Bu olayın 750’lerde Bağdat halifesince öğrenilmesi üzerine, rahipleri kitaplarıyla Bağdat’a çağrılmış, olayın gerçek olduğu öğrenilince rahipler öldürülmüş,kitapları yakılmış, Süryaniler ve Sabilere soykırım yapılmıştır.
Sabi ve Süryaniler o zamana kadar kendilerini “şeytana tapındıkları gerekçesiyle” soykırıma tabi tutan Hristiyan Bizans ve Roma kiliseleriyle işbirliğine geçmişler, geçen 1250 yıl boyunca ihanetlerini sürdürmüşlerdir.

Kürtleri ve Ermenileri de Türklere karşı isyana kışkırtan da bunlardır. Bu kışkırtmayı, onların İncillerine inanan Gürcistan ve Rus çarlığı ortaklığıyla yürütmüşlerdir.
1516’da Yavuz Sultan Selim’e karşı Yezidi Kürtleri, Süryani Ermenileri kışkırtmışlar, huzursuzluğu körüklemişlerdir.
Osmanlı’nın duraklama devrinde 1650’lerde, Gürcistan- Yezidi Kürtler-Süryani/Sabi Rum koalisyonunun Osmanlı’ya isyan çıkarttıklarını, Yezidi Kürtler ile Gürcülerin karşılıklı bir birlerinden köleler edindiklerini, kız alıp verdiklerini, Evliya Çelebi, “Abdal Han İsyanı olarak meşhur Seyahatnamesinde etraflıca anlatmaktadır. Abdal Han isyanında Yezidi Kürtler ile Gürcülerin karşılıklı yardımlaştıklarını, buna günümüz Tunceli Çemişkezek Süryani Rumlarının destek verdiklerini de Evliya Çelebi önemle belirtmiştir.

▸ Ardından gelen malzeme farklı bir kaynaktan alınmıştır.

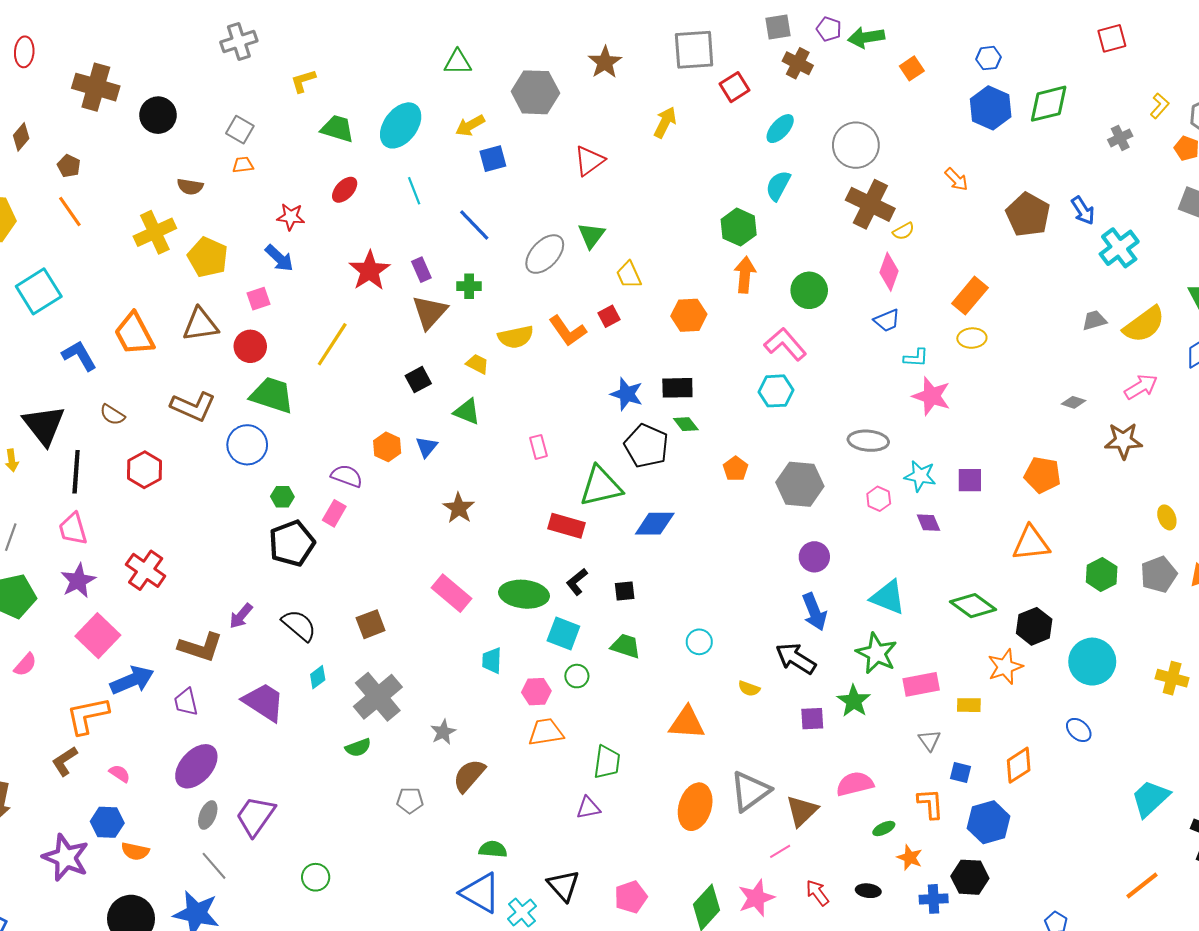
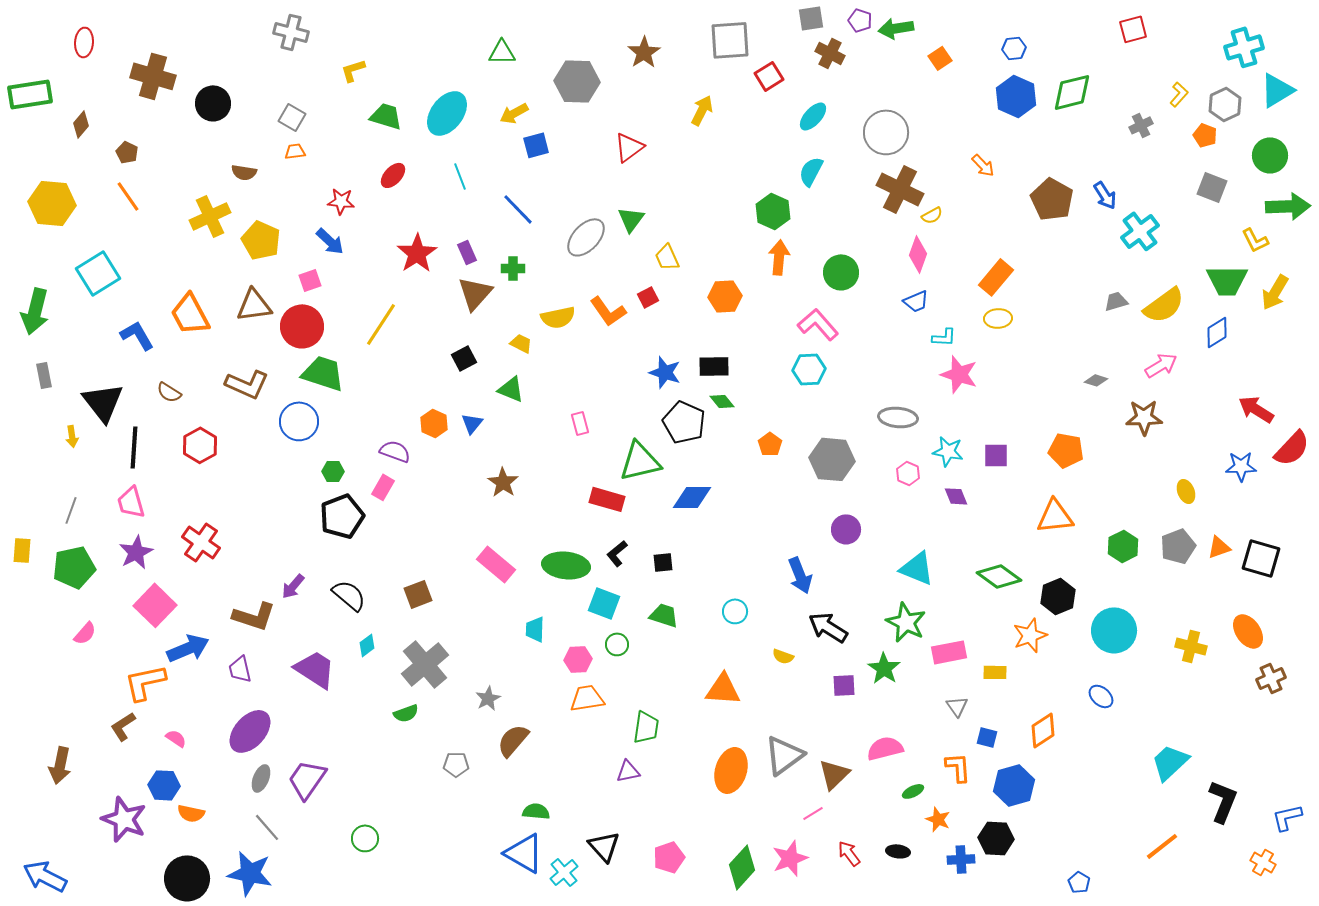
gray cross: (239, 41) -> (291, 32), turned 32
red circle: (250, 346) -> (302, 326), size x1.4
blue arrow: (814, 612) -> (800, 575), moved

Recep Tayyip Erdoğan’ın da 2003’ten 2008’e kadar kendisi gibi C.İ.A tarafından Gürcistan Devlet başkanı yapılan Saakaşvili ile koalisyonda olduğunu, 2008 Gürcü-Rus savaşına neden olduğunu, TSK’nın katılmaması yüzünden bu savaşa girmemizin engellendiğini bilmeyeniniz var mı?
1987’de Ermeni terör örgütü ASALA’nın kurucusunun Fransız istihbaratınca Atina’da makineli tüfekle pavyon çıkışında taranarak öldürülmesinin ardından PKK’nın onun yerini aldığını hatırlayalım.
PKK-Ermeni/Süryani/Yahudi koalisyonudur.
ASALA’nın da PKK’nın da kurucularının adlarının ikisinin de adlarının “Agop” olması, PKK’nın kurucusunun Abdullah olan adının “kısaltılmışı” gibi görünen “APO” lakabının aslında mitolojik Ermeni tanrılarından “Mecüc/cüce şeytan’ın” adı olduğunu, Yezidi Kürt ve Süryani Ermenilerce, “Tanrı” sayıldığından Urfa’daki doğduğu evinin bahçesinden Yezidi Kürt ve Ermenilerin toprak alıp yediklerine baktığımızda “Kürt Bağımsızlık Hareketinin” aslında “Ermeni/Süryani ve Yahudi Hareketi” olduğu apaçıktır.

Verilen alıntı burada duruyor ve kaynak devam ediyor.